By Emmy H
Abolition Action is a new group within NYC-DSA committed to organizing around prison abolition, both inside and outside of our chapter. We emerged out of a series of reading groups organized by the Socialist Feminist working group last winter on the topic of prison abolition in which participants explored what abolition meant and how it related to anti-capitalism, feminism, anti-imperialism, and many other issues.
Abolition remains something that many comrades struggle to wrap their head around. They find it difficult to understand what abolitionist praxis looks like on the daily level – and that’s understandable, given how deeply ingrained the prison-industrial complex, policing and prisons are in our contemporary culture and politics, not only but especially in the United States. Like racism or sexism, the hold that prisons and policing have on our culture and our minds is something we have to actively unlearn; and like socialism itself, abolition is something we have to creatively and boldly imagine.
The work of prison abolition is the work of building a world in which we make prisons and police obsolete. As Fred Moten and Stefano Harney put it, the goal is “Not so much the abolition of prisons but the abolition of a society that could have prisons, that could have slavery, that could have the wage, and therefore not abolition as the elimination of anything but abolition as the founding of a new society.” In that way I would claim that almost all of the work that our organization in all its chaotic glory is doing, from universal healthcare to open borders, is indirectly the work of prison abolition. We are already doing the work to address the root causes and harms that society has turned away from and that the state has contained and perpetuated through the prisons and police.

But what about the work of abolition most directly? In its first few months, the Abolition Action group is already doing a number of things:
- Launching a brand new monthly newsletter, Jailbreak! This newsletter will include abolitionist actions, meetings, and events happening around the city; news, commentary and art related to abolition; and updates and ways to plug into the work of the group itself. Sections include “Abolitionist Spotlight” highlighting someone whose work we can learn from (like abolitionist icon Mariame Kaba!) and “Soundbites for Skeptics” featuring quotes from your comrades responding to predictable questions like “What do we do with all the murderers and rapists?” The first issue of Jailbreak! is included here, and you can look for future issues to be linked in Red Letter or join the mailing list directly here. If you are interested in submitting an event or piece you can do so using this form, and if you want to get involved with the newsletter, please e-mail us!
- Mobilizing DSA members to actions with extant abolitionist groups such as No New Jails, Decrim, Survived and Punished, Black and Pink, Incarcerated Workers Organizing Committee, etc.

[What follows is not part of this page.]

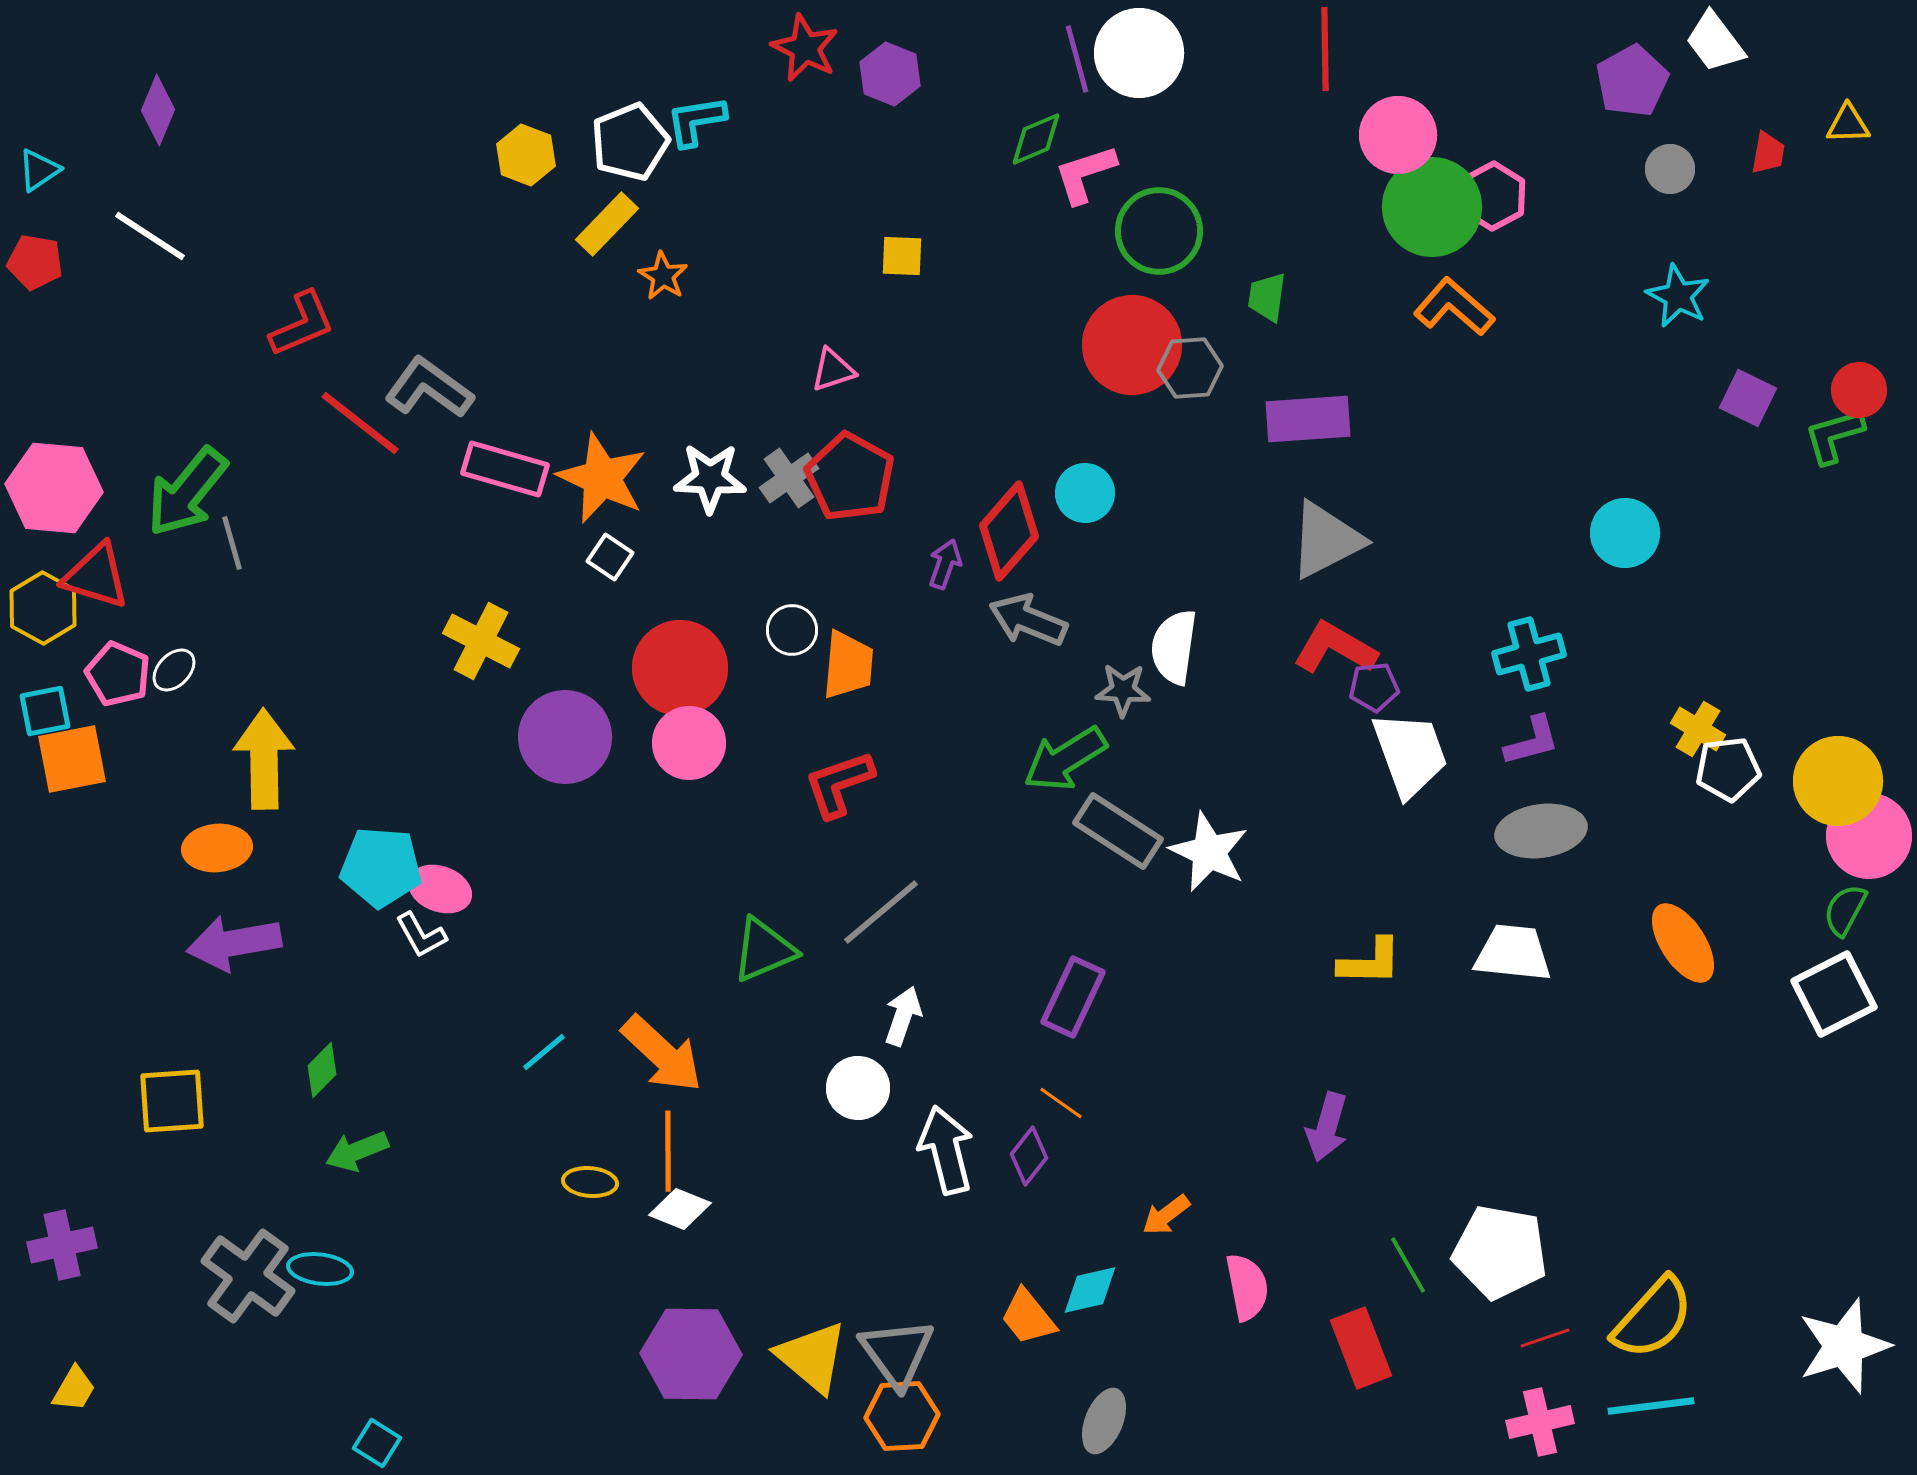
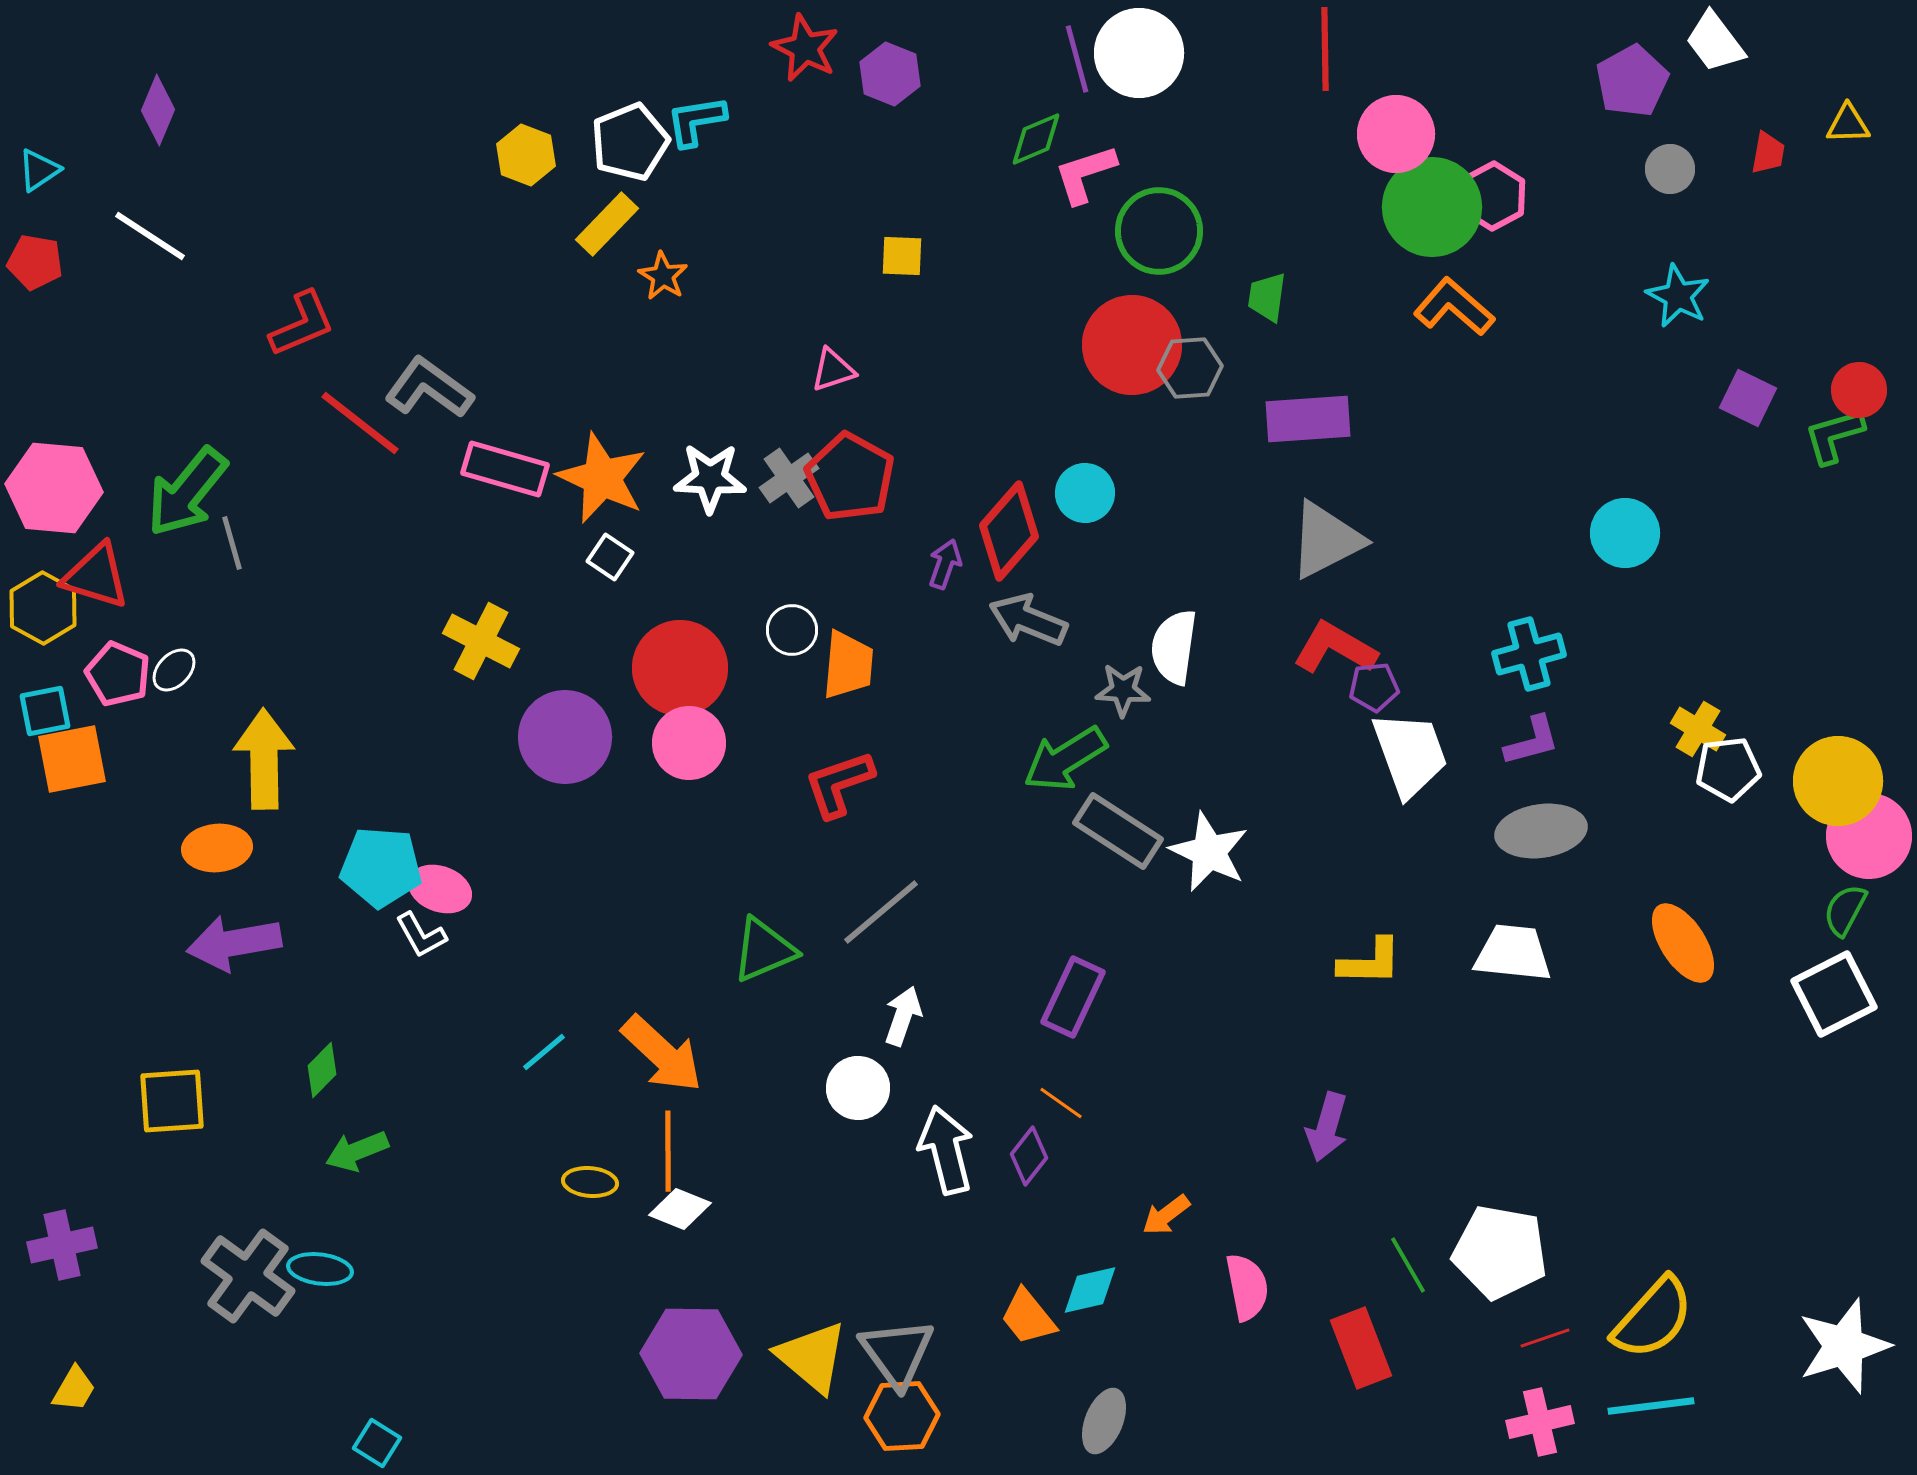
pink circle at (1398, 135): moved 2 px left, 1 px up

- Developing a Prison Abolition 101 interactive workshop, in multiple versions, to facilitate in different spaces: DSA, other leftist groups, public spaces, and eventually even for kids!

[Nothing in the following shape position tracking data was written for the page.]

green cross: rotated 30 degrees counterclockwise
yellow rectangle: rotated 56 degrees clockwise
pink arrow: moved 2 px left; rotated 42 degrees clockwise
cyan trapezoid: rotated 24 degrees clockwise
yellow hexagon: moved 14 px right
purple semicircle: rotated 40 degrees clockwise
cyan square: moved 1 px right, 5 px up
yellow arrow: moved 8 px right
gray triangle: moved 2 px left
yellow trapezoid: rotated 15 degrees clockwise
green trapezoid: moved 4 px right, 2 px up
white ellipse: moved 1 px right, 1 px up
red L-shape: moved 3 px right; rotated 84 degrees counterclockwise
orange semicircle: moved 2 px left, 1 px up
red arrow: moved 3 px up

- Undertaking an intensive study of the Creative Interventions Toolkit, which provides readings and tools for non-carceral community interventions to address interpersonal harm without involving the state. We plan to continue building and sharing education and skills by replicating the study with other groups, participating in the upcoming Socialist Feminist Working Group 8-week transformative justice reading group, taking part in events with the Transformative Justice Hub, and strengthening our relationships around transformative justice within and outside of our organizing communities.
- Soon to come, monthly or bimonthly potlucks to include discussion about transformative justice tools as well as good food and general comradeship! We will work to make these as accessible as possible and rotate locations.
It is imperative that we understand abolition, and the transformative justice it requires, as not only a horizon we organize towards, but also a principle and practice to inform our daily organizing together. Our group hopes to help ground NYC-DSA members in an understanding of what abolitionist praxis can look and feel like, and help bring transformative justice into our own organizing spaces.
We are also, of course, looking resolutely outward. Just last week, the City Council voted to approve the mayor’s jail expansion plan, which ostensibly closes Rikers Island after years of organizing and pressure to do so (ostensibly because, in fact, the plan contains no legal commitment to close the jail at all, and only proposes a laughable ten-year plan to do so). Yet, the plan would earmark billions of public dollars to build and expand jails in every borough except Staten Island. It is a critical moment here in New York City to organize for and through abolition, and we will be fighting alongside comrades of all stripes to make that a reality.